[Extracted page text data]
....

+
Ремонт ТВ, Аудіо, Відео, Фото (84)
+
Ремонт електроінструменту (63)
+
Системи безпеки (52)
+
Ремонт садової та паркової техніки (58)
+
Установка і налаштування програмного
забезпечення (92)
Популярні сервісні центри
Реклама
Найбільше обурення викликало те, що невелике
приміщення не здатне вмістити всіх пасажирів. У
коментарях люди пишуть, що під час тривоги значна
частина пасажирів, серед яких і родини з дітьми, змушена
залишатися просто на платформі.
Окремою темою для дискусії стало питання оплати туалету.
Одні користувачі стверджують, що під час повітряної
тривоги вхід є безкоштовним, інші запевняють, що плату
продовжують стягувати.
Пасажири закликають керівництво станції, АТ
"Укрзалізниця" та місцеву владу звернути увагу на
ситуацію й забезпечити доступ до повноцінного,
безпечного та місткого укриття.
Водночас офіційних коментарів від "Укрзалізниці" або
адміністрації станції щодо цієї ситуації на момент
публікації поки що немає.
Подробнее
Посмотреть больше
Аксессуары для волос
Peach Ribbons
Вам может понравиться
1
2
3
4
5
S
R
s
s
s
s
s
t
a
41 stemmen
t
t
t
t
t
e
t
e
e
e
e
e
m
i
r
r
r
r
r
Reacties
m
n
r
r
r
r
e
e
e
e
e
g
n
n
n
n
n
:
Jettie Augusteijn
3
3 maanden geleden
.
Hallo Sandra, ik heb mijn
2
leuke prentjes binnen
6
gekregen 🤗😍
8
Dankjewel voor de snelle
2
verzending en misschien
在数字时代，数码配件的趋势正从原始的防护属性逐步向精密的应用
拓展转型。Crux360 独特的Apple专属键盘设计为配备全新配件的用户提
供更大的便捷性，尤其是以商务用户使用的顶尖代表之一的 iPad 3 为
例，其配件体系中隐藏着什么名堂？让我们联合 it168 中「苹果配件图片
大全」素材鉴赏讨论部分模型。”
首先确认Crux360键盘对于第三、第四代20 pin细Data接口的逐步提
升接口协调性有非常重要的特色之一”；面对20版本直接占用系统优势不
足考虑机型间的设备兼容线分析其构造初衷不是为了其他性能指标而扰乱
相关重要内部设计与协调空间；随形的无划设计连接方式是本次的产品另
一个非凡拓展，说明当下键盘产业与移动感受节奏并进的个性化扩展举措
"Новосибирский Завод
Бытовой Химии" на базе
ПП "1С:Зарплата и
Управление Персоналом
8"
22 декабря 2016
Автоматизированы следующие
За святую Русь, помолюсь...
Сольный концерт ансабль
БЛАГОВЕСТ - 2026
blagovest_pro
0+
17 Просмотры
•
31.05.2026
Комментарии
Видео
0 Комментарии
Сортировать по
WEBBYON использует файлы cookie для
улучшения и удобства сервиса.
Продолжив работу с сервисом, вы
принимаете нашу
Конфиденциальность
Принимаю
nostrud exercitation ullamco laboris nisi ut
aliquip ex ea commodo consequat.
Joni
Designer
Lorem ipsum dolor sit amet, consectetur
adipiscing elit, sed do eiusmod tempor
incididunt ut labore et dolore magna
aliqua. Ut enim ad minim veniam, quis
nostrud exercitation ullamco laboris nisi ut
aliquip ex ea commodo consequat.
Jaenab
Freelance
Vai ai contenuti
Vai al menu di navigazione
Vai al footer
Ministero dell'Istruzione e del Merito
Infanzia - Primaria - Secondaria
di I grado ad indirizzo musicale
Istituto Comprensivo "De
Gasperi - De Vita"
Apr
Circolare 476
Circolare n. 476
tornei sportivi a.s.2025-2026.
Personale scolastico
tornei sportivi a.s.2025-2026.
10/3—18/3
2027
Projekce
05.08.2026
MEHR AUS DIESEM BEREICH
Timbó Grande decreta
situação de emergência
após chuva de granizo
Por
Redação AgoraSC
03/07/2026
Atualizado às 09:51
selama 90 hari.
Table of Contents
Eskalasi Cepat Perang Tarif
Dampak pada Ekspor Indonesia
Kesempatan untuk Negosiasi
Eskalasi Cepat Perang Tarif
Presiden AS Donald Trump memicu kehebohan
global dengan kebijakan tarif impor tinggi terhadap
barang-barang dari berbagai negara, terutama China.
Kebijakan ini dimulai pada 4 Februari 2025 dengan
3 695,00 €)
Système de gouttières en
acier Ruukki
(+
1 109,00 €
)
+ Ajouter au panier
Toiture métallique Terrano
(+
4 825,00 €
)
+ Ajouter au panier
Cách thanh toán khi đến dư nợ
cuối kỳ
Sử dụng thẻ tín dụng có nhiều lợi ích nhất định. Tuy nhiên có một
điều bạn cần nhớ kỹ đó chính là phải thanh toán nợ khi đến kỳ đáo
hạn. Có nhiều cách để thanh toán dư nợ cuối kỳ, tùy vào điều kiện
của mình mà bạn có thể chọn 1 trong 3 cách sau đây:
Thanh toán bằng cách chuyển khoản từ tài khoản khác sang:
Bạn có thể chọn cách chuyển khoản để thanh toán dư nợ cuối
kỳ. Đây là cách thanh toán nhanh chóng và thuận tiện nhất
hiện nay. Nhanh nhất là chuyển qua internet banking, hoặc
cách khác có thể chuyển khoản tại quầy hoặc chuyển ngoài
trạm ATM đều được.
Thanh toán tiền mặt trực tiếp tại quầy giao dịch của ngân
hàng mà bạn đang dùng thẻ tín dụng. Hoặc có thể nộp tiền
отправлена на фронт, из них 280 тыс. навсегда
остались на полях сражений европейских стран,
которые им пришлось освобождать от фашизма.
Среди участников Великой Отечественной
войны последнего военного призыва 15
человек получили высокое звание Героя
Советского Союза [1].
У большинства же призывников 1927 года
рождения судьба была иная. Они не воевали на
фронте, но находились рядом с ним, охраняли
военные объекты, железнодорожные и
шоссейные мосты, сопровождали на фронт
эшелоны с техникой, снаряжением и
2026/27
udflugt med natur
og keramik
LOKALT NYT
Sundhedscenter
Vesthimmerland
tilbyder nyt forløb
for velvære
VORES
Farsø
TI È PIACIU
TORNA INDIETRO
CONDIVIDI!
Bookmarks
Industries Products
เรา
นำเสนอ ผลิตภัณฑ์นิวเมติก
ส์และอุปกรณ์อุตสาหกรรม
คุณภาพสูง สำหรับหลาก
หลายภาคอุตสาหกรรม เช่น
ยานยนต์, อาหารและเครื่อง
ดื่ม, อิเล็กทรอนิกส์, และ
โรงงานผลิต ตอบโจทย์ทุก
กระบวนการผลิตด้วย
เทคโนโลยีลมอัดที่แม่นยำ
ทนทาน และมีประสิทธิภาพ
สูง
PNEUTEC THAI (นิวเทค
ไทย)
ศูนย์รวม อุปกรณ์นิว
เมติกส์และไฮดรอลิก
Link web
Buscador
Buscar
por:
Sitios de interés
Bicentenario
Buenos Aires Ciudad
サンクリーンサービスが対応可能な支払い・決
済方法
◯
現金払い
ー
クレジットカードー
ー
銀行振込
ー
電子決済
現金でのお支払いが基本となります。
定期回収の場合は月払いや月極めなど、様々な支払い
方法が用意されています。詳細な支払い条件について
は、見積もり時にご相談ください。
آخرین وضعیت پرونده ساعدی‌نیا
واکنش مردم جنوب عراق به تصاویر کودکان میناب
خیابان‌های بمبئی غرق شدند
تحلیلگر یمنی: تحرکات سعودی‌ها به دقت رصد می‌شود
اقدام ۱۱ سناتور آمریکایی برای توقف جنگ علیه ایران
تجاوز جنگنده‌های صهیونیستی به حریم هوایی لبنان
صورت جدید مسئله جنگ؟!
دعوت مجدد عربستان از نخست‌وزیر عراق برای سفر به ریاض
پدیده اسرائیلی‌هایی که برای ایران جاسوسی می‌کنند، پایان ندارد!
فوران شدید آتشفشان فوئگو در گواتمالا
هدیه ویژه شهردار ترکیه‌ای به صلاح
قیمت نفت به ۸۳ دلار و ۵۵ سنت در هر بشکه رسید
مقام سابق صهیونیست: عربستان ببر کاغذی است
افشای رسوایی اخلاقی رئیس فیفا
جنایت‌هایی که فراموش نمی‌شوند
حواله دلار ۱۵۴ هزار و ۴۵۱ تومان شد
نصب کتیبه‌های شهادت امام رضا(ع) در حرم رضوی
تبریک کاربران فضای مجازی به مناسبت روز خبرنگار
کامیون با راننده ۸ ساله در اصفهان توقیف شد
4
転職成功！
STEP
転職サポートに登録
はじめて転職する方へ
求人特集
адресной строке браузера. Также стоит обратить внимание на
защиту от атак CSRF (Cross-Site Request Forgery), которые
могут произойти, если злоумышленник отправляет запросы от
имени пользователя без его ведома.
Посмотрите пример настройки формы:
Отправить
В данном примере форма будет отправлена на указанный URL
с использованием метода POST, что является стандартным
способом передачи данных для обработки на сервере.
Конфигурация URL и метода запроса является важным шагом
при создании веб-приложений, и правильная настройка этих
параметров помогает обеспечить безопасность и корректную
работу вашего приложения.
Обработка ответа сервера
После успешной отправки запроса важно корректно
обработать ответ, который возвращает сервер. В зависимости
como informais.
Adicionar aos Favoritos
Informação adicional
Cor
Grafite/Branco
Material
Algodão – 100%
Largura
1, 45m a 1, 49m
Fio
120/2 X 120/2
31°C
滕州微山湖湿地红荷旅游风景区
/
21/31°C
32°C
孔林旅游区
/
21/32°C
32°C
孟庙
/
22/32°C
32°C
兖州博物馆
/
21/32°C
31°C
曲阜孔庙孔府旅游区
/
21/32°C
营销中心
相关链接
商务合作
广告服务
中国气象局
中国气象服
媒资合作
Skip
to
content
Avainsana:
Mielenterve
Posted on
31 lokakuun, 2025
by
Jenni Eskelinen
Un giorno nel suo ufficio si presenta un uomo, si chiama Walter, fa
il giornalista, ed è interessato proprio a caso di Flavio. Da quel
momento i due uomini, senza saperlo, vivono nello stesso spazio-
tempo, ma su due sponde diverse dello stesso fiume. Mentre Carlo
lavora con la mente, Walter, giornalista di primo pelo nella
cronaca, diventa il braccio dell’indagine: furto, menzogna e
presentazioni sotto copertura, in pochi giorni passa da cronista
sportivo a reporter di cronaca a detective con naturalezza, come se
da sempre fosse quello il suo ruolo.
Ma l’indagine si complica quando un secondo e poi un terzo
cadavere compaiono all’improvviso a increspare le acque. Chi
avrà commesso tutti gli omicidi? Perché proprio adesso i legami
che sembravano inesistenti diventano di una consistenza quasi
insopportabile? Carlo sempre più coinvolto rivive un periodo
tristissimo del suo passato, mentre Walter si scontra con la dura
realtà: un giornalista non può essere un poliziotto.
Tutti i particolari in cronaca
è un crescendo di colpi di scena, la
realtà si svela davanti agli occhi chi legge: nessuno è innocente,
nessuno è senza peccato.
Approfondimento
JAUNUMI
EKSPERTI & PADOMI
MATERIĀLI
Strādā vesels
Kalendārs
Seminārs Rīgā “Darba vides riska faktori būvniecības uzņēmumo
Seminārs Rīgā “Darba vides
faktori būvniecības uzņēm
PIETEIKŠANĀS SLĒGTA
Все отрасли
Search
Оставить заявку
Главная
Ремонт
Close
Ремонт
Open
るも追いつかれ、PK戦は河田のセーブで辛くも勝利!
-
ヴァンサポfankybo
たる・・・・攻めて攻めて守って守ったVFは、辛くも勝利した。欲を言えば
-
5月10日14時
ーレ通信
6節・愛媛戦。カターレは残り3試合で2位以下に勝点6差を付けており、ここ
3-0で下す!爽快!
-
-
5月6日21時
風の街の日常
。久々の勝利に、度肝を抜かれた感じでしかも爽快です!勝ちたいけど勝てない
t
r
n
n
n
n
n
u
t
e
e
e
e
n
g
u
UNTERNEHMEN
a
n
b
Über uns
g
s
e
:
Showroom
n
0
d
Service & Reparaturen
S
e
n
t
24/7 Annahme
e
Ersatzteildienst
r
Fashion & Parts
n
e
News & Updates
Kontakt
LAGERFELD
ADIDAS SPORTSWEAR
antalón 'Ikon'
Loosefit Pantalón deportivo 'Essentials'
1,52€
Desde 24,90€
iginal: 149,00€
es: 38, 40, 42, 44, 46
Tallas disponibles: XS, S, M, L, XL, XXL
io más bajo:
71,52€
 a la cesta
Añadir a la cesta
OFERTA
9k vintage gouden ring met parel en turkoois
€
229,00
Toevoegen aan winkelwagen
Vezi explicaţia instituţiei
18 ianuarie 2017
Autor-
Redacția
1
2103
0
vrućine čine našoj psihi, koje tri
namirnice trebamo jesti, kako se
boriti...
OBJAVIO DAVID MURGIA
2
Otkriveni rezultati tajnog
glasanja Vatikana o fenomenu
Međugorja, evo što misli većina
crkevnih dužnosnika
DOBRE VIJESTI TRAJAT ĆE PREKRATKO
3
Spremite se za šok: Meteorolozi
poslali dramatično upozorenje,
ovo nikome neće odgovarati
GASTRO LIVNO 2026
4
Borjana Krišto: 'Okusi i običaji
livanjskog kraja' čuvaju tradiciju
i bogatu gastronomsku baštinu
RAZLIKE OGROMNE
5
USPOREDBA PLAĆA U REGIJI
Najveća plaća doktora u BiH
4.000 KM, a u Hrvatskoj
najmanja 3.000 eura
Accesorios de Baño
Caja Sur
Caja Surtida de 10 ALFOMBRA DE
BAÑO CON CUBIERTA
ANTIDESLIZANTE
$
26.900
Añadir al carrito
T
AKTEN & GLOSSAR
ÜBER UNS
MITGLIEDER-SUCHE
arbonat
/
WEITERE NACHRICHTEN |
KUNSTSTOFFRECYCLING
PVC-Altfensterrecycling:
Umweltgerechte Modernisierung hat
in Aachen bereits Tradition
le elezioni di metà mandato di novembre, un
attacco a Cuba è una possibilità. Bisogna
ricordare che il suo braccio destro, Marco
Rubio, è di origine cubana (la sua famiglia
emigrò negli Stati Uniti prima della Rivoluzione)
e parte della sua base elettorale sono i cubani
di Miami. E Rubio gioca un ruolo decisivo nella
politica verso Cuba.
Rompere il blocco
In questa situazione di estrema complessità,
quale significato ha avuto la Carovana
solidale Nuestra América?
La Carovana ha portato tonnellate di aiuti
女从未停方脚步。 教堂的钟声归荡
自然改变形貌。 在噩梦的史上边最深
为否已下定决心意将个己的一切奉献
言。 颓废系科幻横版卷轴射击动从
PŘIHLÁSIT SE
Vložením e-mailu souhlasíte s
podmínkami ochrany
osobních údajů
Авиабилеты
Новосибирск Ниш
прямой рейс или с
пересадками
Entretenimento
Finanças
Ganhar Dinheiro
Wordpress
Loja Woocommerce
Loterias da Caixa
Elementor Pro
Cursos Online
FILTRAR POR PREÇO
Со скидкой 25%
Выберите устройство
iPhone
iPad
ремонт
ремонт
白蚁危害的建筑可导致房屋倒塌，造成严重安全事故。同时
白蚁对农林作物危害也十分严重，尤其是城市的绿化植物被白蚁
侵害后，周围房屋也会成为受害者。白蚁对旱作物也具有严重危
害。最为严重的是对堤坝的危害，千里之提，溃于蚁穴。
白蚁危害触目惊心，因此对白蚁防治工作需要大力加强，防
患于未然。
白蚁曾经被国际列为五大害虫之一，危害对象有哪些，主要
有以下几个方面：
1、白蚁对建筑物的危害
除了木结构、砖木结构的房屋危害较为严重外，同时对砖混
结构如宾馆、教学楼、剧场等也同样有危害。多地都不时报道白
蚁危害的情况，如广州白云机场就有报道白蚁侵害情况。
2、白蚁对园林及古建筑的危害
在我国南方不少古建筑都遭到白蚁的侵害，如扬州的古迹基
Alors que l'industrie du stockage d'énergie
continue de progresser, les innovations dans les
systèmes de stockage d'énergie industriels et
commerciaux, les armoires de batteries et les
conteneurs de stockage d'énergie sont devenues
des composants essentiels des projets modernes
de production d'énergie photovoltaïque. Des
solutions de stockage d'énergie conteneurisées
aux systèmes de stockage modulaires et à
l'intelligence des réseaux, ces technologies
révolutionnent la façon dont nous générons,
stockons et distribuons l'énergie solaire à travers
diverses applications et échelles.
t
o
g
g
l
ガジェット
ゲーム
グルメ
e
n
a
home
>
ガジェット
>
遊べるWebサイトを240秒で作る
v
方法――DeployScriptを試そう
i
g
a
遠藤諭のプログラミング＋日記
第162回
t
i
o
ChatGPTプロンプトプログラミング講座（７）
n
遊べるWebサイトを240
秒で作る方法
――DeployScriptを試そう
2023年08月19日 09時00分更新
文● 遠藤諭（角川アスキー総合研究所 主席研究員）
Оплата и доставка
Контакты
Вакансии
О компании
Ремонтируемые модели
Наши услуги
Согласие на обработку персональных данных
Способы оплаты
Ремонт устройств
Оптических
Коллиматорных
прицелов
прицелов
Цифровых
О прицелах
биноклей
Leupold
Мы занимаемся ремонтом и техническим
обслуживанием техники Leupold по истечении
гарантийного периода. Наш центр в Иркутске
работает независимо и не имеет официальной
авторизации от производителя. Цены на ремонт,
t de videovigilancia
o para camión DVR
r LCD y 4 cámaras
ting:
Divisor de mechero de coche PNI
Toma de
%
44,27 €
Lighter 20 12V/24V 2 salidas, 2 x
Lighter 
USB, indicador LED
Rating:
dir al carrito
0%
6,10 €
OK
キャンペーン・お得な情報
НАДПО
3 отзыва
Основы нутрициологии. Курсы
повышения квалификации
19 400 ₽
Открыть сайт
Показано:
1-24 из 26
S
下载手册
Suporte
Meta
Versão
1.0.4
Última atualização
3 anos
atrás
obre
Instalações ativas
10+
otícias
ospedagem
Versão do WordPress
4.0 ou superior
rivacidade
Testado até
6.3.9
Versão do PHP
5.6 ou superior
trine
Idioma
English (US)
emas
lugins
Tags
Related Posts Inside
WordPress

....

Directions: Gather all lines from the records above in which "systèmes" appears.

Reply:
systèmes de stockage d'énergie industriels et
aux systèmes de stockage modulaires et à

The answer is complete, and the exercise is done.